Scinax cosenzai

Scientific classification
- Kingdom: Animalia
- Phylum: Chordata
- Class: Amphibia
- Order: Anura
- Family: Hylidae
- Genus: Scinax
- Species: S. cosenzai
- Binomial name: Scinax cosenzai Nunes, Kwet, and Pombal, 2012
- Synonyms: Ololygon cosenzai (Lacerda, Peixoto and Feio, 2012);

= Scinax cosenzai =

- Authority: Nunes, Kwet, and Pombal, 2012
- Synonyms: Ololygon cosenzai (Lacerda, Peixoto and Feio, 2012)

Species of amphibian

Scinax cosenzai is a species of frog in the family Hylidae. It is endemic to Brazil. People have seen it in the Parque Estadual da Serra do Brigadero in Minas Gerais.

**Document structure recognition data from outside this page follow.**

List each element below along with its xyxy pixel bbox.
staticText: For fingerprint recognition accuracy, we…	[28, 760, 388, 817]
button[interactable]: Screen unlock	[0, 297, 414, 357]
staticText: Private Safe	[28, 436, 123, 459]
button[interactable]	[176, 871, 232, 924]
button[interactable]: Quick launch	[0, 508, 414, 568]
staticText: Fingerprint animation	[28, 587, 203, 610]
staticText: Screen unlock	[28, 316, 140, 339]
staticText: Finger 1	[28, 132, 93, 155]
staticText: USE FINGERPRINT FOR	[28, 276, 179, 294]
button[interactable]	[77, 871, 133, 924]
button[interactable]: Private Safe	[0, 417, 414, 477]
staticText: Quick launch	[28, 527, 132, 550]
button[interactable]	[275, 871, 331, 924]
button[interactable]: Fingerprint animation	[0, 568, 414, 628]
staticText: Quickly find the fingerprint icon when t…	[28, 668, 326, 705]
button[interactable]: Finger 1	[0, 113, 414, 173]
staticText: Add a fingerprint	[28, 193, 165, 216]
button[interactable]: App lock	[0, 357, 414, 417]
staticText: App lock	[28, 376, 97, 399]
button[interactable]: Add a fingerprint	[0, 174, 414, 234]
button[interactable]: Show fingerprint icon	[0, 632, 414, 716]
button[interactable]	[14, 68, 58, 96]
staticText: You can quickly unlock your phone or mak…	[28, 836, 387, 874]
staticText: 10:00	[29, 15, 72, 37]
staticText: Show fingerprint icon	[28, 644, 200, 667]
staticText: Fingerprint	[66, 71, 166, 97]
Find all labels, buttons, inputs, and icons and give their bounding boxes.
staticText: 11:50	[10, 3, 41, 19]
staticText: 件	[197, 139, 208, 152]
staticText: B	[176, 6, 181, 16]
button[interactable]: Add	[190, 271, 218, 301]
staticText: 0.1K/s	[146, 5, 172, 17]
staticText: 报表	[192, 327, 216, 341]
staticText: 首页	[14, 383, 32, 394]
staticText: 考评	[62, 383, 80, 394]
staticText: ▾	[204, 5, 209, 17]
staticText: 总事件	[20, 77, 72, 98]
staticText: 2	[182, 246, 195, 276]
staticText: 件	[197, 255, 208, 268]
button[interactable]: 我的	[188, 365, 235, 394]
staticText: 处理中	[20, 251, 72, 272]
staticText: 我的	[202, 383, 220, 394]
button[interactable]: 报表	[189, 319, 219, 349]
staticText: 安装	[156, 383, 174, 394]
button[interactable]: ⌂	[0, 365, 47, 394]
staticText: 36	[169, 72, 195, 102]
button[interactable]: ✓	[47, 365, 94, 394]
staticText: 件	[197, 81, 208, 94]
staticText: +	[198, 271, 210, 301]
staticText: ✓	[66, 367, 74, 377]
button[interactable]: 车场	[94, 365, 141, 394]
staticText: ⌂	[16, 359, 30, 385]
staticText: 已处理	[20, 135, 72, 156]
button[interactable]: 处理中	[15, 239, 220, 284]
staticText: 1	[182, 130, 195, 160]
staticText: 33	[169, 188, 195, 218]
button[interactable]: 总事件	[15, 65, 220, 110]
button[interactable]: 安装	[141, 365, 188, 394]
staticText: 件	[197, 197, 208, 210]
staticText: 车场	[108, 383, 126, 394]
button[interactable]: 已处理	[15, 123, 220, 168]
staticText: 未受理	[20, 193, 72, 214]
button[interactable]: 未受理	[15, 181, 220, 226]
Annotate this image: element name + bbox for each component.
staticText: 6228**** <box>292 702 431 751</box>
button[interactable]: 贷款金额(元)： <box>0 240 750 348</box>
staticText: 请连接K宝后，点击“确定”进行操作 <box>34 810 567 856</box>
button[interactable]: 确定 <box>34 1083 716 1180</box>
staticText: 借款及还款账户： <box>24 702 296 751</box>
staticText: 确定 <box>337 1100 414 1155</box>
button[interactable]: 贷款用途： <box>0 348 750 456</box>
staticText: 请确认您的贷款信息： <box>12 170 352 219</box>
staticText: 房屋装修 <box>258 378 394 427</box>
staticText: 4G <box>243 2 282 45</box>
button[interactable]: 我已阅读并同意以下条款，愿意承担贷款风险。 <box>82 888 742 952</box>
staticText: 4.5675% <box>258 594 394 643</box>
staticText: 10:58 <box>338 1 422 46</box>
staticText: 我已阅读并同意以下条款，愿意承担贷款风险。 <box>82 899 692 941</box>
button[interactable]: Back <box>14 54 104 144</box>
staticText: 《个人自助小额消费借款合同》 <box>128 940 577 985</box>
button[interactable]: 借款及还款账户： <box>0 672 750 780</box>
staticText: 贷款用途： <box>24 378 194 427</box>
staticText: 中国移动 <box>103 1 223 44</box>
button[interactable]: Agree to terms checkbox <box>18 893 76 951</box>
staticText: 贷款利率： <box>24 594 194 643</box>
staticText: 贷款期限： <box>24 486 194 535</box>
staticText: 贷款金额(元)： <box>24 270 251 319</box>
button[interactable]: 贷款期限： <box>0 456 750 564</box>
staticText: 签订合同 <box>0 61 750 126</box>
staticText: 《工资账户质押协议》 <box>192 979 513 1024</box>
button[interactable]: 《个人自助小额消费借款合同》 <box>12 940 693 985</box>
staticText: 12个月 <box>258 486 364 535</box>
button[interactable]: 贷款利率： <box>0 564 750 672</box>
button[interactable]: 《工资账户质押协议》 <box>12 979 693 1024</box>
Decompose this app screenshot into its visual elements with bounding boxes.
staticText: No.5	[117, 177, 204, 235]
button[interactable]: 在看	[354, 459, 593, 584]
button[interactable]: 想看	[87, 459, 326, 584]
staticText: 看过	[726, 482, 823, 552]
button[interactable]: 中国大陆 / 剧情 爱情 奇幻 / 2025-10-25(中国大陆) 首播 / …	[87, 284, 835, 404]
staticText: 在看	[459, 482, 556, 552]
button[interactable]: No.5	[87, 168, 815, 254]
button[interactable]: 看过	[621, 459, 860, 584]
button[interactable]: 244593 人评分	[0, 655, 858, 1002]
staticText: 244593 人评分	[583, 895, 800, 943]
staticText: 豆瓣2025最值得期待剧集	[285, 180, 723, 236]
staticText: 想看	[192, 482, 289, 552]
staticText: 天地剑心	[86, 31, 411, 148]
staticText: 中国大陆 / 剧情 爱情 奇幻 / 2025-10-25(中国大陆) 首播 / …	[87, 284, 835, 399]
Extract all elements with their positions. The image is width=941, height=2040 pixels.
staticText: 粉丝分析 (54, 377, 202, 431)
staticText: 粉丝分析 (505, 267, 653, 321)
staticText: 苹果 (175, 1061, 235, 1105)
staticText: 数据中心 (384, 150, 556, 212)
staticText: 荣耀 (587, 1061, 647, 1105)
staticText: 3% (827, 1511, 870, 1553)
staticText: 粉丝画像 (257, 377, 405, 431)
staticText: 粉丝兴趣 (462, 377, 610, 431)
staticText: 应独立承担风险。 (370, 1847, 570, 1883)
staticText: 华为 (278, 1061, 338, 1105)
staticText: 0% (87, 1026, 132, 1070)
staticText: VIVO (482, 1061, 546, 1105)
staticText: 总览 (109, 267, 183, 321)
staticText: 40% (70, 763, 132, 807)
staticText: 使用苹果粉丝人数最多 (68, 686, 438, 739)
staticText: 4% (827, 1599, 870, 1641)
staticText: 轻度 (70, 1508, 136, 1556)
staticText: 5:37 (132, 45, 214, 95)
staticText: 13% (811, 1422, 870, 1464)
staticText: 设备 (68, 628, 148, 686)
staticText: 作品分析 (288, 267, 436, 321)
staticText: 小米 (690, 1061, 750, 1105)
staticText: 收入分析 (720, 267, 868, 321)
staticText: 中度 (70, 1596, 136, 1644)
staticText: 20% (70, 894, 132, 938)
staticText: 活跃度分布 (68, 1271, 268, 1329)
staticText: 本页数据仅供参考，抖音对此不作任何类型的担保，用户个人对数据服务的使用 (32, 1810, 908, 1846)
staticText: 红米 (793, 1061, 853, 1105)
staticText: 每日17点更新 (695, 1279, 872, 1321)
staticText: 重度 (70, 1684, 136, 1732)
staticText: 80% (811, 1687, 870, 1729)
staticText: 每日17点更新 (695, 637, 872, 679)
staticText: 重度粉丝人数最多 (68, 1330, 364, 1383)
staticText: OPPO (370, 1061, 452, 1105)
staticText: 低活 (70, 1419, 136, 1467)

The adult male frog measures 17.29–20.97 mm in snout-vent length and the adult female frog 22.65–24.02 mm.

The skin of the dorsum has tubercles and granules that increase in density toward the cloacal region. The skin of the dorsum is gray in color with dark marks on it. There are dark transverse bars across the legs. The skin on the hidden surfaces of the hind legs has an irregular bright yellow pattern.